[Task]
Repeat exactly, and only, the lines below starting at the line that contains "tengas que agacharte. Modo Pasivo: También" and ending at the line that contains "پیام رسانها :۰۹۹۹۱۵۰۰۰۱۴", inclusive of both.
((
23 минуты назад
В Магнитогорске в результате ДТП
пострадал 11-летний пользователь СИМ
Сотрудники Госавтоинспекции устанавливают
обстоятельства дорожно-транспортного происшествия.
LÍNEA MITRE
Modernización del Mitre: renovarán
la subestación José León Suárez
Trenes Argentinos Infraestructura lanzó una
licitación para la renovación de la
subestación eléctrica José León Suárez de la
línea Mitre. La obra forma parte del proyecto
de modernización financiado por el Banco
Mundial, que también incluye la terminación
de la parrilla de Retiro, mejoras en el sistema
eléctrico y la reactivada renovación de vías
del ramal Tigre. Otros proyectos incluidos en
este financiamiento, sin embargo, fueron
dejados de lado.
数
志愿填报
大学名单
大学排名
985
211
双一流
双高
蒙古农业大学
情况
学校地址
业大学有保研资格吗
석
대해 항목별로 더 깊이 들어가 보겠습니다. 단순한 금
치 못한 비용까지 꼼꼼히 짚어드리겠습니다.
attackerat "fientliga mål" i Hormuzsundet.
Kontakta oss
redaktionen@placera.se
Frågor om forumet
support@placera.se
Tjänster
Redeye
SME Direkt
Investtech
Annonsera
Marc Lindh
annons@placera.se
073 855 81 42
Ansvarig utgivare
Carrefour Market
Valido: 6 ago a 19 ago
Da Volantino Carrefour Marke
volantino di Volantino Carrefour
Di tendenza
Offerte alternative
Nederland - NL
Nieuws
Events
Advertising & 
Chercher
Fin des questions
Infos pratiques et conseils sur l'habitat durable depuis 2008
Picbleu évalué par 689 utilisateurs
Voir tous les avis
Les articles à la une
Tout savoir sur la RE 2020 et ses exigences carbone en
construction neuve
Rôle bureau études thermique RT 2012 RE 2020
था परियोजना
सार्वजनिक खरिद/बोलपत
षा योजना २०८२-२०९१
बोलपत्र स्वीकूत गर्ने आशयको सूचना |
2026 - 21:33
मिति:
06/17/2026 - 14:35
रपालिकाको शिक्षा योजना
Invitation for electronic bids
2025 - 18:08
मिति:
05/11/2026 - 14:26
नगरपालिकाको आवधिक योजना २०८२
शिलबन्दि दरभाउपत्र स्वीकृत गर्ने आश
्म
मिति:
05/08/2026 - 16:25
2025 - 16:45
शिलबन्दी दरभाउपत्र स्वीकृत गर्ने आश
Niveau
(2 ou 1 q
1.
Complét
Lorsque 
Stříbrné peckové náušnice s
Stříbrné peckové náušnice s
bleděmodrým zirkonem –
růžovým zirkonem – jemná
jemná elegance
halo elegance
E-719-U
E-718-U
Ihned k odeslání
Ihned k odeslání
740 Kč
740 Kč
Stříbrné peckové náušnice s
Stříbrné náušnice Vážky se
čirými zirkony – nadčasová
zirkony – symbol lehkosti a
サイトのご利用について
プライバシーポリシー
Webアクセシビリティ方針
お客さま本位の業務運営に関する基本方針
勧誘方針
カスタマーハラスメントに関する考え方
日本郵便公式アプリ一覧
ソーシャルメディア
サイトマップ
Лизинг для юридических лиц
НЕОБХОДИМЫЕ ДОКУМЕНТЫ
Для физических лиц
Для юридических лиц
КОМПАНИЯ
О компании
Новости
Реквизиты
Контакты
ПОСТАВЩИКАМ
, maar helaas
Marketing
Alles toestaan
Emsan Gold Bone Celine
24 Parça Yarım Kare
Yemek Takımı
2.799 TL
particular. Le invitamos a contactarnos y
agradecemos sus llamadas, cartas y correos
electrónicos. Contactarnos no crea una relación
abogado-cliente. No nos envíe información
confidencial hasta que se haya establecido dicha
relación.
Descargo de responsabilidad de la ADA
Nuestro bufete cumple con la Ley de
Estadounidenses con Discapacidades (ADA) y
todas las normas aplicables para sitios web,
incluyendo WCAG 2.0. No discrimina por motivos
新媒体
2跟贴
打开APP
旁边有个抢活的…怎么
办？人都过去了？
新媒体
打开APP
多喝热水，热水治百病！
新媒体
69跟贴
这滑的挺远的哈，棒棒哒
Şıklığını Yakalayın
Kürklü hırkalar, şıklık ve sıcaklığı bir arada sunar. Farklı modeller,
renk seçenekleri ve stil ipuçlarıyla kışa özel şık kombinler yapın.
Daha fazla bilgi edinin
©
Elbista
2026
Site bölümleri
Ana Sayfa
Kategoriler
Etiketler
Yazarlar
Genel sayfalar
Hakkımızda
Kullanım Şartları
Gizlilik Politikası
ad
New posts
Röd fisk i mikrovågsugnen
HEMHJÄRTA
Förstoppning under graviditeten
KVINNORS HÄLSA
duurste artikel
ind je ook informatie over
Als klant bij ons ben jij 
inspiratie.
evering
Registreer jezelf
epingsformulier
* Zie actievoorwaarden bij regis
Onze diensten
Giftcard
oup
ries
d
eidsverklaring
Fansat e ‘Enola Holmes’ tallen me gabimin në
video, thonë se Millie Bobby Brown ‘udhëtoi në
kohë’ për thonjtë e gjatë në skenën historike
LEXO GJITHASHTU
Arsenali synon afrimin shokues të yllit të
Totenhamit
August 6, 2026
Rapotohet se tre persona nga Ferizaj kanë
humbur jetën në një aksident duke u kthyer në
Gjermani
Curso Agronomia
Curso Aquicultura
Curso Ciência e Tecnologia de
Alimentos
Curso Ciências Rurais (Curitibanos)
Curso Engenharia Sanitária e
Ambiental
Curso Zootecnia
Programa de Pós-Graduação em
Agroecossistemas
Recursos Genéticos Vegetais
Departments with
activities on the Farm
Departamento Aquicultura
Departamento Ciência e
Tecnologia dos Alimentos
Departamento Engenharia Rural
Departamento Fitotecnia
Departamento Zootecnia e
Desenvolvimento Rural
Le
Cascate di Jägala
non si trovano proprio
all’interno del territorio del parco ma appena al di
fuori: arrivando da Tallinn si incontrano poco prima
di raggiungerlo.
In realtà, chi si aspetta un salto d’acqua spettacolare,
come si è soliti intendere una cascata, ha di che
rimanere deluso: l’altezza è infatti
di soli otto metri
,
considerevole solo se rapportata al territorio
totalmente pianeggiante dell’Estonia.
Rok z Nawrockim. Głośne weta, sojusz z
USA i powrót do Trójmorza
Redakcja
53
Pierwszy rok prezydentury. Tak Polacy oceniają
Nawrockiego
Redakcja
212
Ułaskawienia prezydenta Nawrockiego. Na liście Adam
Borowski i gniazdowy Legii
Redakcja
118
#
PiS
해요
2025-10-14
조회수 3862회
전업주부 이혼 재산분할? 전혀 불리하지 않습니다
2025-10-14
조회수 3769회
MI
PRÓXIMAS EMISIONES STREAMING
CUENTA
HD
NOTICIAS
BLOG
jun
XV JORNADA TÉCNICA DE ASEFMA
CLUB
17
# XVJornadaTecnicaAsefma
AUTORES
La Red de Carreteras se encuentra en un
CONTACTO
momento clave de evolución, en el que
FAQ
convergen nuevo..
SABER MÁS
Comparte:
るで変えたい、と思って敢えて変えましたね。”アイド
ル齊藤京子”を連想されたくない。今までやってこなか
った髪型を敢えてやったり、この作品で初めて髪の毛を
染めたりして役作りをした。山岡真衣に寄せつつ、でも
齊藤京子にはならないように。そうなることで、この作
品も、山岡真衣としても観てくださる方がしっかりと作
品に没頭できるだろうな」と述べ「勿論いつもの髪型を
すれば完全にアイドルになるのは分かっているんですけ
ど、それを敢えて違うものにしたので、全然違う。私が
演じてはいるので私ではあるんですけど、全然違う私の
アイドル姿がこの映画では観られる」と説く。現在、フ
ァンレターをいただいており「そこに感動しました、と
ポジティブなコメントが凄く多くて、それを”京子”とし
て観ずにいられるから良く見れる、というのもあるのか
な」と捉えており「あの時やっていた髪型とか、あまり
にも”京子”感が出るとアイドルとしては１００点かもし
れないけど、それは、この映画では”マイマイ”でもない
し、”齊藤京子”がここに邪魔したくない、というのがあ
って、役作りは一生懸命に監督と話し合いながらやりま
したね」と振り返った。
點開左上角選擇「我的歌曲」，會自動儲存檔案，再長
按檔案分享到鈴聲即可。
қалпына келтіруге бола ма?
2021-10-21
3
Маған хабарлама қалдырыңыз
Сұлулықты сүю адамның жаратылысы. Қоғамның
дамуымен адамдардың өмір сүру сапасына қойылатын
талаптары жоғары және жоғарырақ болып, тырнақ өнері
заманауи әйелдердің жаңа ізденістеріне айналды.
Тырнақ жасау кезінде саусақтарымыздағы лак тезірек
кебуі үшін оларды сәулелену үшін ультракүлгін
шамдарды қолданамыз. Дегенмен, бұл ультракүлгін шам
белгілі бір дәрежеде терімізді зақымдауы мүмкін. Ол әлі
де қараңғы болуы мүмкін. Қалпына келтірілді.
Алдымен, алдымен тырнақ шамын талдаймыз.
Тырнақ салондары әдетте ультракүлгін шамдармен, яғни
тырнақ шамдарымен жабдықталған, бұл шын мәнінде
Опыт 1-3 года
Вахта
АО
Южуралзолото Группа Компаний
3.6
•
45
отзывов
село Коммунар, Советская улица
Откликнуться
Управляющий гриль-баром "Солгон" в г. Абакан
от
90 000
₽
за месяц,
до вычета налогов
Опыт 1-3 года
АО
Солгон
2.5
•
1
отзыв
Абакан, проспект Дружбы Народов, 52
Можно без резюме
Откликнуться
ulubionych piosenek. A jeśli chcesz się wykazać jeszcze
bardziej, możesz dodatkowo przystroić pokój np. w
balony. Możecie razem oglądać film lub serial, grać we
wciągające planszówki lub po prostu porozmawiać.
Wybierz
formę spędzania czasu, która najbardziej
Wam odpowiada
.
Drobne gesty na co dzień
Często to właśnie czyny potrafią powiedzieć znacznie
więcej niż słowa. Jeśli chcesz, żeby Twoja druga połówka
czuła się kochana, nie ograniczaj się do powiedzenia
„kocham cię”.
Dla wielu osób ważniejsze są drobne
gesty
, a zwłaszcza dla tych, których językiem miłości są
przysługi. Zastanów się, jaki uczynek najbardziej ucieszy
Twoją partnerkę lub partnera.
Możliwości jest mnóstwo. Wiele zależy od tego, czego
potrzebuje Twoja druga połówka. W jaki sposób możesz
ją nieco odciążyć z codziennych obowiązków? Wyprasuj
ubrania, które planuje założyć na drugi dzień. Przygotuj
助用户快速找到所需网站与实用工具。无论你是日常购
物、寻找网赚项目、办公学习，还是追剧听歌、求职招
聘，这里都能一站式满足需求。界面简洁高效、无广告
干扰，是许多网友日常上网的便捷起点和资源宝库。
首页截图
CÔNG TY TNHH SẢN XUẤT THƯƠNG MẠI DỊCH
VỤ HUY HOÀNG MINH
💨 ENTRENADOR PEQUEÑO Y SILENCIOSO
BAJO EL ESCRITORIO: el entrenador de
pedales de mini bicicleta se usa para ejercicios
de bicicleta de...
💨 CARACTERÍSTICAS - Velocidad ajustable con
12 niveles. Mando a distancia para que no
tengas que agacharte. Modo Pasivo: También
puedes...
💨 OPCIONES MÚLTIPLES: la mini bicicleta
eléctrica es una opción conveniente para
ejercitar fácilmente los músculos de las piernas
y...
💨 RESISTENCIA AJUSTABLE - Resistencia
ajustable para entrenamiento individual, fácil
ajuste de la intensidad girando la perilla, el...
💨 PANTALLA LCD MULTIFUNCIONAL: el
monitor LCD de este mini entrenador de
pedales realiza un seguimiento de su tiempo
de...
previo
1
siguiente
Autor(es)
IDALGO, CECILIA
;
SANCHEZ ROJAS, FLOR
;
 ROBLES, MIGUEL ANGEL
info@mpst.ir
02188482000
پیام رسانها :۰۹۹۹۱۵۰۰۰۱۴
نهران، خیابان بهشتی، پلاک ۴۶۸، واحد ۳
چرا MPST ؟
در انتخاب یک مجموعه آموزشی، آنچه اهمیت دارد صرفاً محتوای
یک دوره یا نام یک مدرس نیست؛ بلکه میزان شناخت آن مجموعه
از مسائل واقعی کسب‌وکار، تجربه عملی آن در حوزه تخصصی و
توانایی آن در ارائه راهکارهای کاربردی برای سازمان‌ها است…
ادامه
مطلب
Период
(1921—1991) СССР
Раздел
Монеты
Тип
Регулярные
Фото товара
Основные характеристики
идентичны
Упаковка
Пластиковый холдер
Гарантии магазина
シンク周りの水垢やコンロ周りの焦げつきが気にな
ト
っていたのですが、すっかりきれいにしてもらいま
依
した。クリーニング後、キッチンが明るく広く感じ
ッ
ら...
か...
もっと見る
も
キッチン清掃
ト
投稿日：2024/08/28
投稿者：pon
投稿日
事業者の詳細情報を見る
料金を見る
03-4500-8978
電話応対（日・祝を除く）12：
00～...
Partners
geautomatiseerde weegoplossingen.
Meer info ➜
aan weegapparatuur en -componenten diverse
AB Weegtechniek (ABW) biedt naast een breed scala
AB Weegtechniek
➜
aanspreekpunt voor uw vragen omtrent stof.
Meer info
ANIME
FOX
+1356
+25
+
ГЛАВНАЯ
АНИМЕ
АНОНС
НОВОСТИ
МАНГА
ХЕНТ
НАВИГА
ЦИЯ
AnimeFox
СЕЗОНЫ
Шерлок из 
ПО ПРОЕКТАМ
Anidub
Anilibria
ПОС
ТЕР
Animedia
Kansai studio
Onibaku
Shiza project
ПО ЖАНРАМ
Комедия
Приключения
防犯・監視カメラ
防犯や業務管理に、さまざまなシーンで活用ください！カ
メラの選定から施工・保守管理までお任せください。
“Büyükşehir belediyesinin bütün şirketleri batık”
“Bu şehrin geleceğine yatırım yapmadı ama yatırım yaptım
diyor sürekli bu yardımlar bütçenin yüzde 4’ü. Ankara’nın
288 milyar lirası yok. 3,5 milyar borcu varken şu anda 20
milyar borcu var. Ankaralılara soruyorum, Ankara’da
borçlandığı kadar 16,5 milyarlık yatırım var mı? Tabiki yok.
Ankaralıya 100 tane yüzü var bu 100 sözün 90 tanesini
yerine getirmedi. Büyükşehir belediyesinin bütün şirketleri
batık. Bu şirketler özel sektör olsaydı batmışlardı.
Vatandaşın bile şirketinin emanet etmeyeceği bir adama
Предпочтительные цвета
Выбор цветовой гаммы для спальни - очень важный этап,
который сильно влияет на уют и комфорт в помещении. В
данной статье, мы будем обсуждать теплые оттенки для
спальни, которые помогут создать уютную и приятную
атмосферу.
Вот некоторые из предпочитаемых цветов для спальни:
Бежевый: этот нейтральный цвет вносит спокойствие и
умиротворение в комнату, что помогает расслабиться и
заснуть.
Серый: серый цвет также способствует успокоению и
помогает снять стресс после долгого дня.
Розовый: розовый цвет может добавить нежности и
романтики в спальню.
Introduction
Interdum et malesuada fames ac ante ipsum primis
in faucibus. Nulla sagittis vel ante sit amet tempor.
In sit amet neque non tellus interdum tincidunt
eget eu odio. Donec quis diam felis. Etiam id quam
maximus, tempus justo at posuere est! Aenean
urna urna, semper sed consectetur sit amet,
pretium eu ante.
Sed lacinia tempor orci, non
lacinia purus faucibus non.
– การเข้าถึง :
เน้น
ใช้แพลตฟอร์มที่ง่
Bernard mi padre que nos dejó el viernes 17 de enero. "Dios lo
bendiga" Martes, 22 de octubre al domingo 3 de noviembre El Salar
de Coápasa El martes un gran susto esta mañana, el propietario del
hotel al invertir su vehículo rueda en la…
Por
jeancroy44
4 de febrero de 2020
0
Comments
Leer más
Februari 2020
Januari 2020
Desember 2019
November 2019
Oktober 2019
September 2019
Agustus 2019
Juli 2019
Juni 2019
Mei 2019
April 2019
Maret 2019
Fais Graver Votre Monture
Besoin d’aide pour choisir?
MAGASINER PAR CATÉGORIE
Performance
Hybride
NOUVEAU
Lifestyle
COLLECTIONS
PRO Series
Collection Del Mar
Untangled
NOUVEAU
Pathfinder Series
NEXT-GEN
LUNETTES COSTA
))
[Answer section]
tengas que agacharte. Modo Pasivo: También
puedes...
💨 OPCIONES MÚLTIPLES: la mini bicicleta
eléctrica es una opción conveniente para
ejercitar fácilmente los músculos de las piernas
y...
💨 RESISTENCIA AJUSTABLE - Resistencia
ajustable para entrenamiento individual, fácil
ajuste de la intensidad girando la perilla, el...
💨 PANTALLA LCD MULTIFUNCIONAL: el
monitor LCD de este mini entrenador de
pedales realiza un seguimiento de su tiempo
de...
previo
1
siguiente
Autor(es)
IDALGO, CECILIA
;
SANCHEZ ROJAS, FLOR
;
 ROBLES, MIGUEL ANGEL
info@mpst.ir
02188482000
پیام رسانها :۰۹۹۹۱۵۰۰۰۱۴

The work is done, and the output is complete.